# My Grilled French Bread Recipe



## huhwhat (Jun 6, 2014)

*Grilled French Bread*

This recipe assumes using a Kitchenaid Mixer. You can do it all by hand.

_*Ingredients:*_

2-1/2 cups warm, non-chlorinated water

1 tablespoon sugar

1 tablespoon yeast

1 tablespoon salt

3 tablespoons fat (lard, shortening, butter, olive oil, whatever. I like using bacon grease)

6-7 cups bread flour

1 egg white whisked with 1 tablespoon water for wash

_*Directions:*_

Whisk water and sugar together. Sprinkle yeast on top and set in a warm place for 20 minutes.

Mix salt and flour together. If using solid fat, melt it.

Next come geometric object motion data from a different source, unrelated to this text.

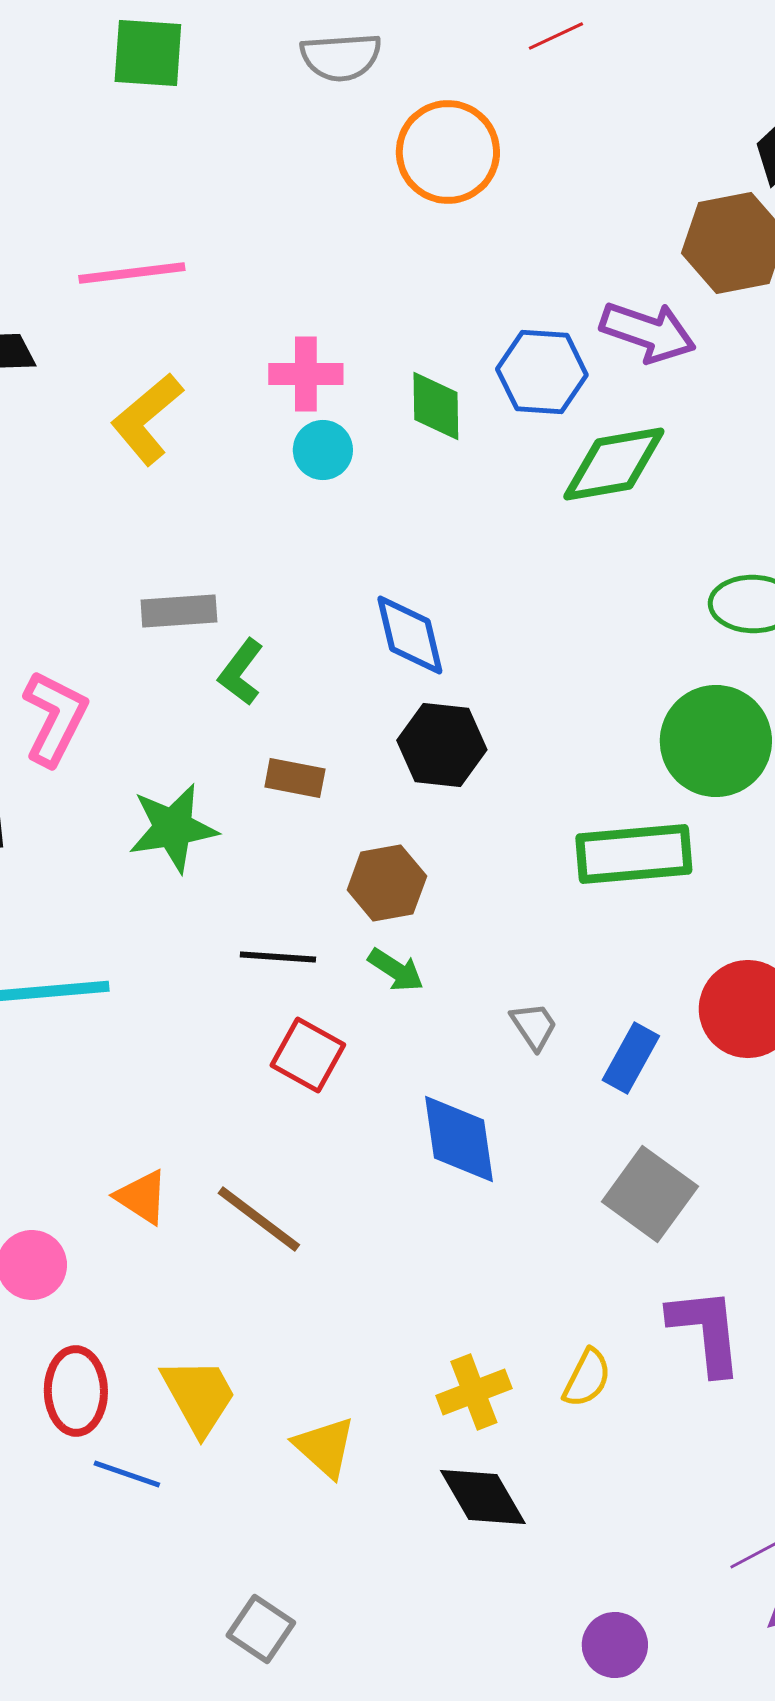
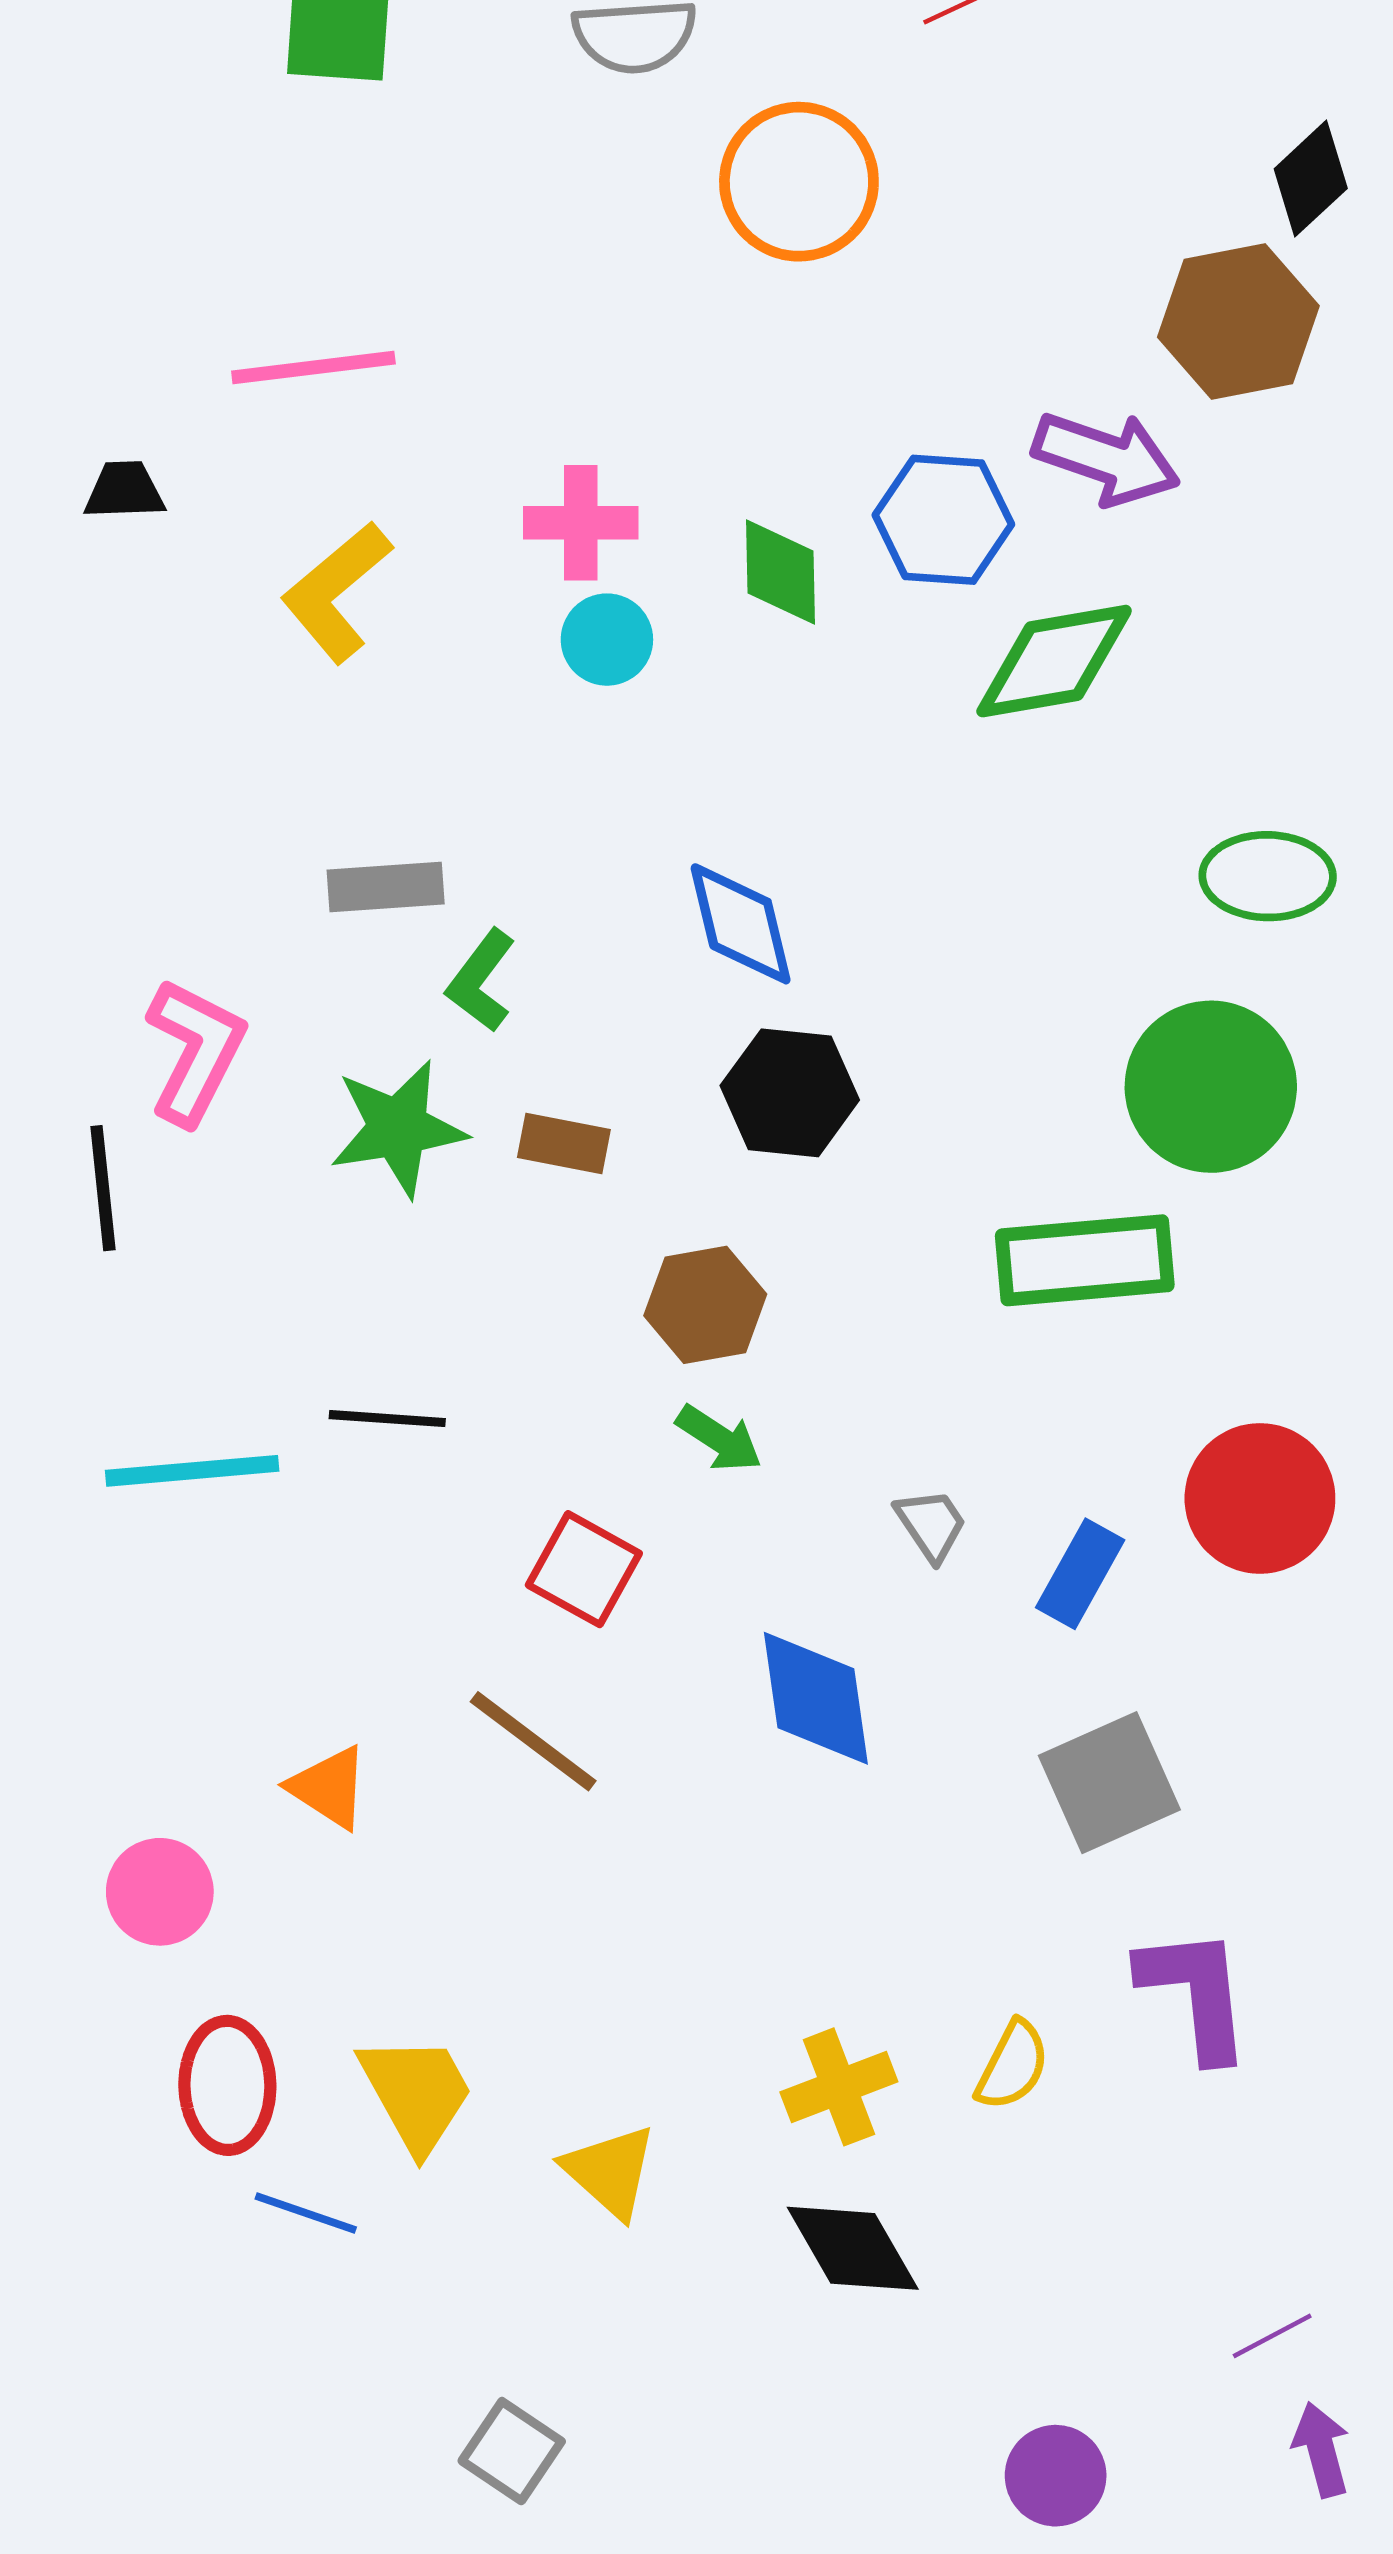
green star: (173, 828) -> (398, 1128), moved
black line: (278, 957) -> (387, 1419), moved
gray square: (650, 1194) -> (1109, 1783), turned 30
brown line: (259, 1219) -> (533, 1741), moved

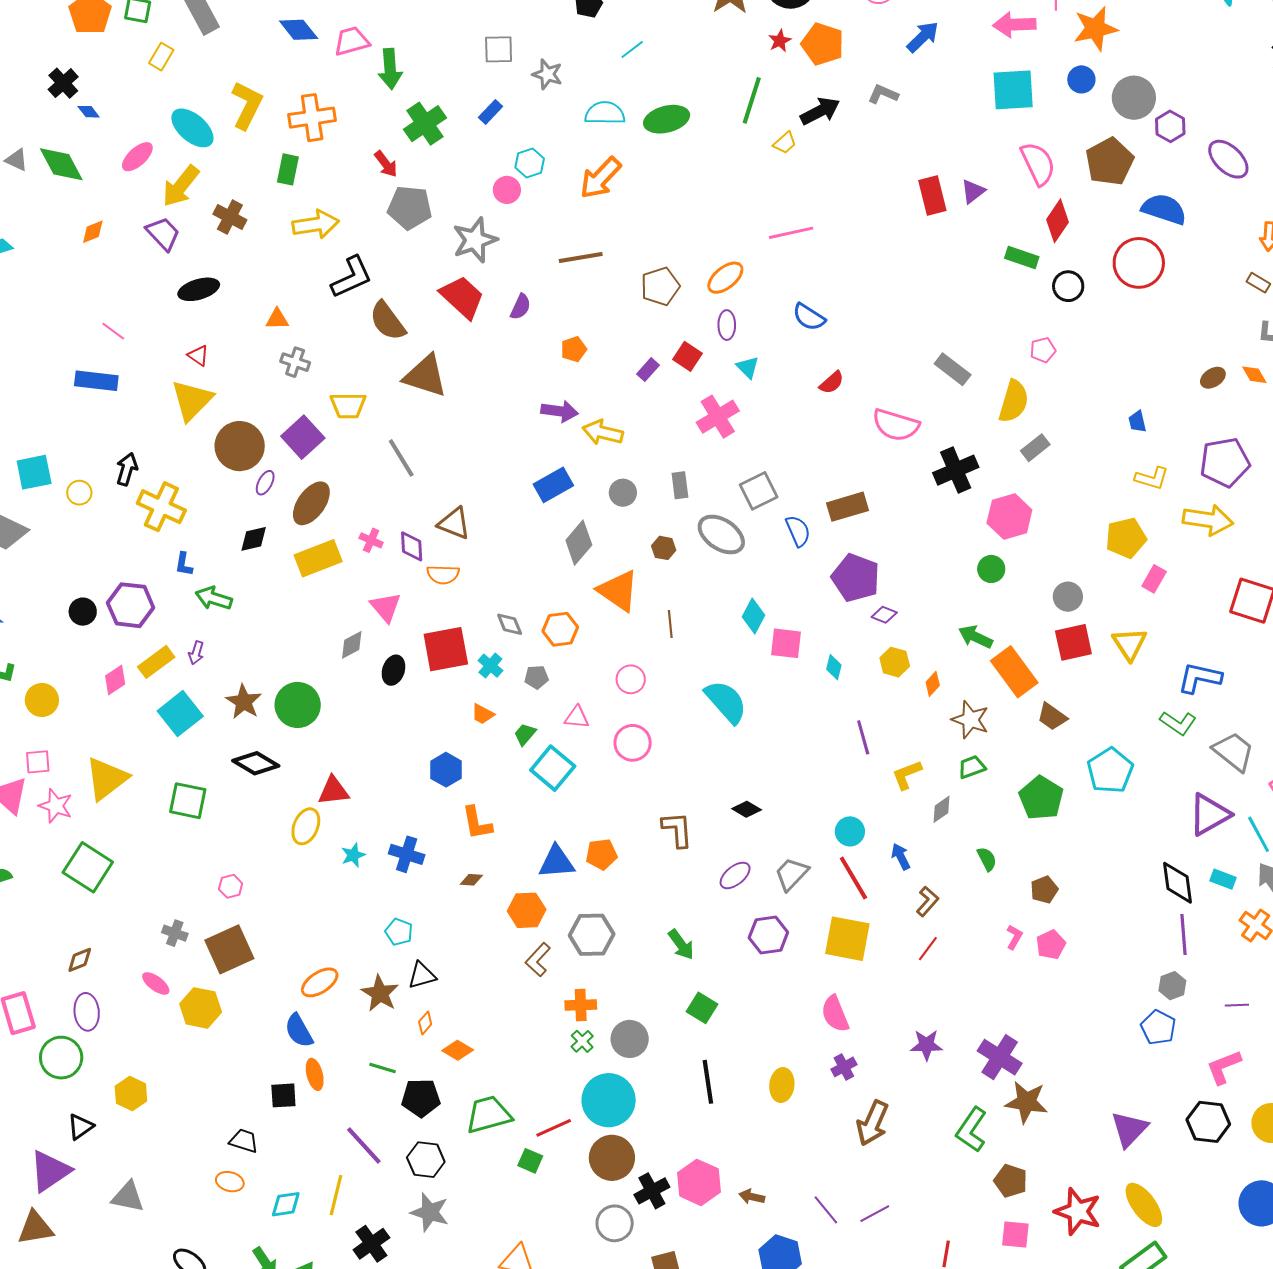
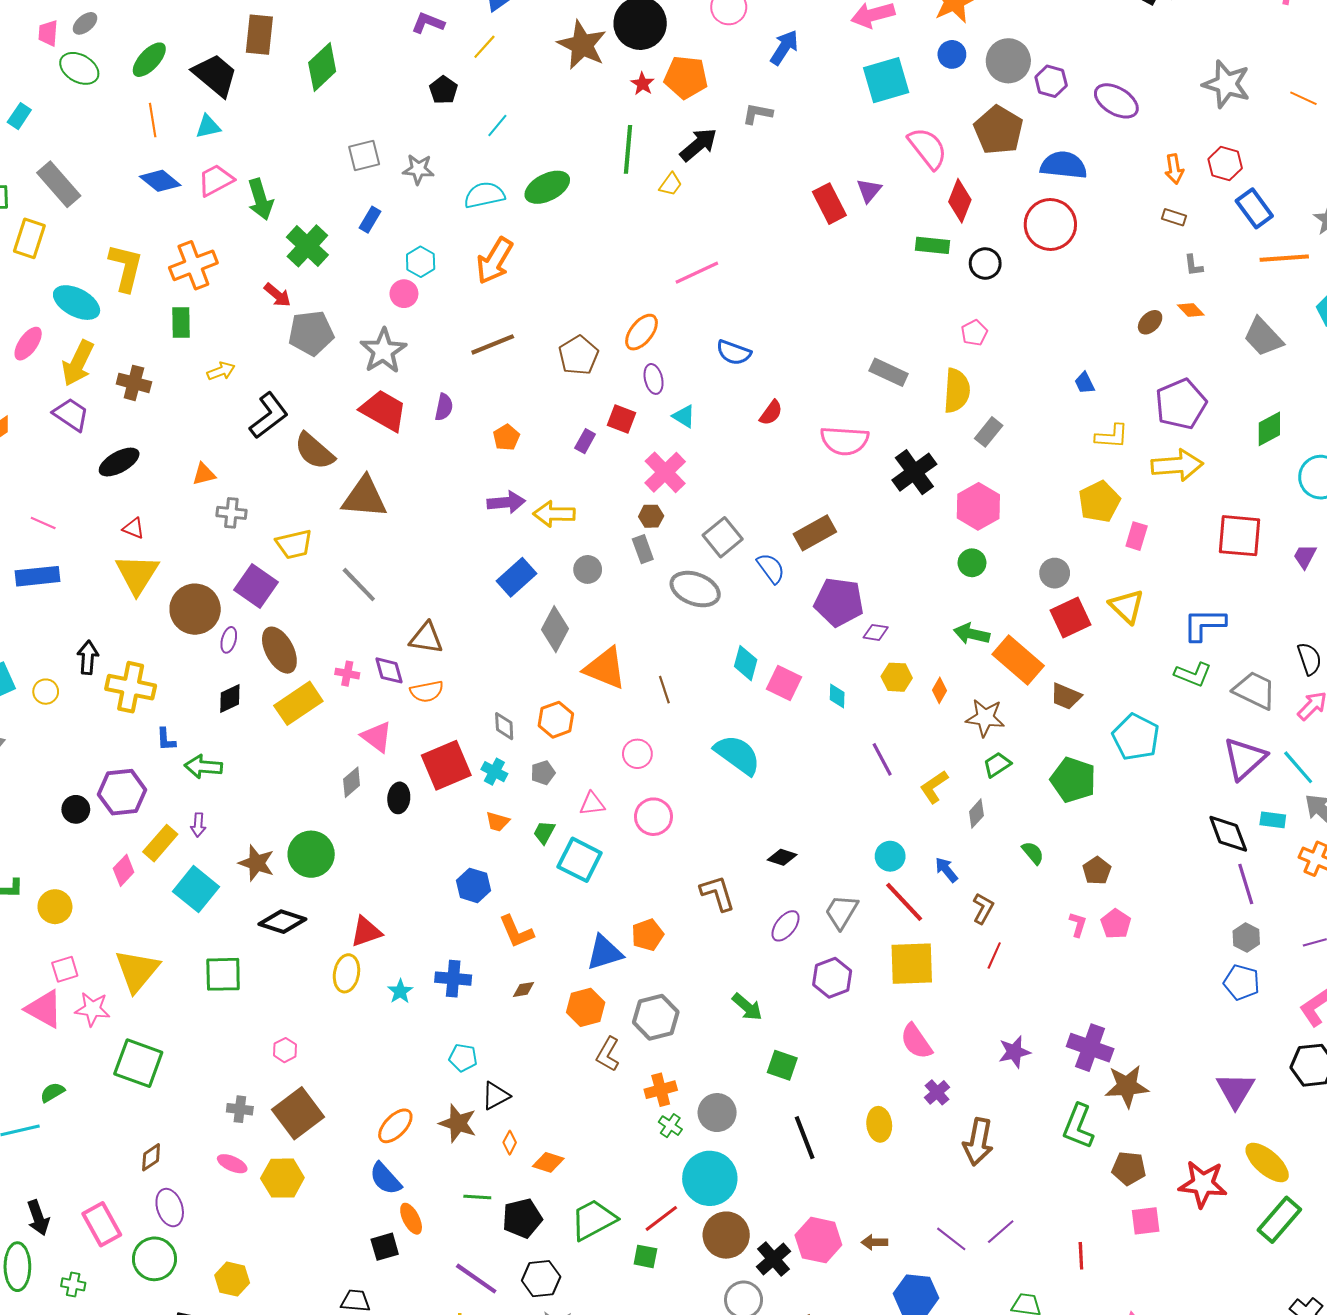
yellow rectangle: (161, 57) -> (29, 238), size x1.4
yellow arrow: (316, 224) -> (221, 371), size x0.6
brown ellipse: (311, 503) -> (279, 650), turned -51
brown hexagon: (664, 548) -> (651, 516), moved
gray diamond: (510, 624) -> (504, 726), turned 32
pink square: (786, 643) -> (784, 683), turned 32

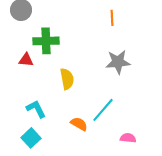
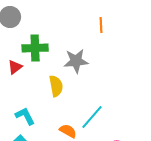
red triangle: (26, 60) -> (15, 67), turned -42
gray star: (118, 62) -> (76, 61), moved

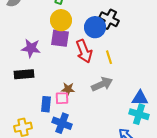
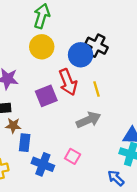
purple square: (60, 38) -> (46, 96), moved, turned -30
brown star: (68, 89) -> (13, 126), moved
pink square: (62, 98) -> (73, 156), moved, turned 32

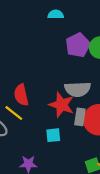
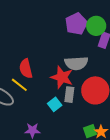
gray rectangle: (80, 117) -> (69, 95), moved
cyan square: (53, 135) -> (55, 104), turned -32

When ready, pour yeast mixture into the bowl of your mixer. Add fat.

Using dough hook on 2, slowly add flour a cup at a time, and knead until dough is elastic, and still a little sticky. The exact amount of flour needed will vary.

Roll dough into a ball and put in an oiled bowl. Cover with plastic wrap and set in a warm place to raise until at least doubled in size.

Punch down, divide, and form into loaves. I placed mine on a baking sheet coated with corn meal. Let raise until doubled in size, brush the bread with the wash, then slash lengthwise.

Heat grill to around 375-400 degrees. Place bread on grill with lid closed. Monitor temp to keep it around 375-400 degrees. Bake for around 30 minutes, or until internal temp is 185-195.


----------